In 2011, artist collective fffffat released their Free Universal Construction Kit, a set of adapters for interoperability between 10 proprietary construction toys: Lego®, Duplo®, Fischertechnik®, Gears! Gears! Gears!®, K’Nex®, Krinkles®, Bristle Blocks®, Lincoln Logs®, Tinkertoys®, Zome®, ZomeTool® and Zoob®. The adapters were 3D printed and the designs were offered for free under a creative commons license. The project went beyond a critique of closed systems, offering a do-it-yourself alternative: a hack (and a 3D printed hack at that). The timing of this project coincided with the emergence of one of the first consumer level 3D printers — Makerbot’s Thing-O-Matic — so it rode the wave of early accounts of the promises of such technologies. The Free Universal Construction Kit also helped push and publicise the legal boundaries of digital fabrication for personal use; and spoke to the zeitgeist by inviting participation in the project through designing new adapters for the Kit.
Five years later, digital fabrication continues to promise a lot. Viewers of the Grand Designs TV program dream of bespoke houses precision cut on site by a CNC router. Visitors to the Barcelona Fab Lab imagine a world where they place their coffee grounds and orange peels into a 3D printer to create a cup, which they can drink their coffee from. These scenarios work well as imagined futures (of how this technology might change our lives), but what impact will it really have? And, what are its far-reaching implications?
The Future Artist-Makers program and exhibition provides us with a timely investigation of these themes. More specifically, it illustrates how artistic interventions can help expose the social, environmental, technological, economic entanglements of digital fabrication processes. Commissioned artists and participants have pulled at different threads to expose the assemblages of the digital fabrication turn. Their work offers provocations about the processes, materials, and communities forming around these technologies. The program also helps demystify the artistic experience of digital fabrication. The perception of magic transformation — an alacazam process of bits turning into atoms — is debunked through practice. It is like many other stop-start-try-again material processes. Machines break, materials break, processes need to be revised. But as the illusion of ease is eroded, the affordances of additive and subtractive processes may be revealed, and critical insights may be gleaned.
During this moment, it is helpful to view the digitally fabricated work of the exhibiting artists through the lens of maker culture. Maker culture describes the resurgence of a DIY ethics of production and consumption (so common up until a couple of generations ago) within the contemporary context of the networked society. It celebrates the social aspects of making: sharing, adapting, modding, remixing, and collaborating. Artworks emerging from spaces such as Fab Labs, at this time, are marinated in this social context. However, rhetoric espousing the virtues of maker culture often fails to admit the privileging of certain people and practices.
Considering the artists’ work as part of maker culture is not my attempt to conflate artists and makers. These identities are personal and professional and should be left up to the individual. But the digital fabrication turn is creating a new space for cross-disciplinary activity, as technologies once deemed industrial are used for bespoke purposes by anyone with access and agency. Creative works that use this technology are also riding the coat tails of the intriguing ‘new aesthetic’ where the visual vernacular of digital technology increasingly appears in the physical world. The term new aesthetic arose from a design context, but “disregards established divides of creative industries, art practice and theory.” The fabbing land grab is also in its early stages; meaning artistic experimentation is relatively unencumbered with the baggage of tradition or corporate enclosure.

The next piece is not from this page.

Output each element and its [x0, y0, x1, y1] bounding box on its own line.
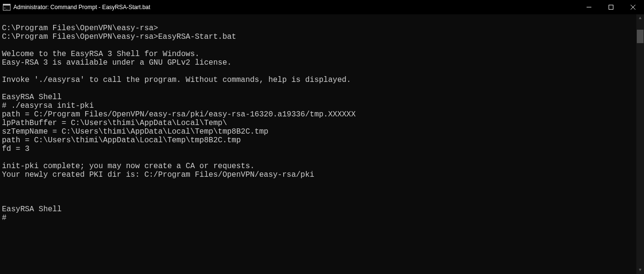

Walter Benjamin’s influential piece, “The Work of Art in the Age of Mechanical Reproduction” (1936) described how the technical reproduction of artworks had led to “the most profound change in their impact upon the public.” He also wrote of how the processes themselves had captured a place of their own among the artistic processes. The mainstreaming of digital fabrication has opened the door for small-scale manufacturing, but the impact of this on art practice and theory remains to be seen. But the combination of new machines, new materials, and new networks are sure to make their mark.
 See Bridle 2011, “The New Aesthetic” http://shorttermmemoryloss.com/portfolio/project/the-new-aesthetic/
 See Forlano, “Digital Fabrication and Hybrid Materialities” http://culturedigitally.org/2013/12/digital-fabrication-and-hybrid-materialities/
 Berry et. Al, “New Aesthetics New Anxieties” http://v2.nl/files/2012/publishing/new-aesthetic-new-anxieties-pdf/view
 Cited in Celani 2007, “Digital fabrication in the arts: just another technical reproduction advance leap or a new artistic revolution?”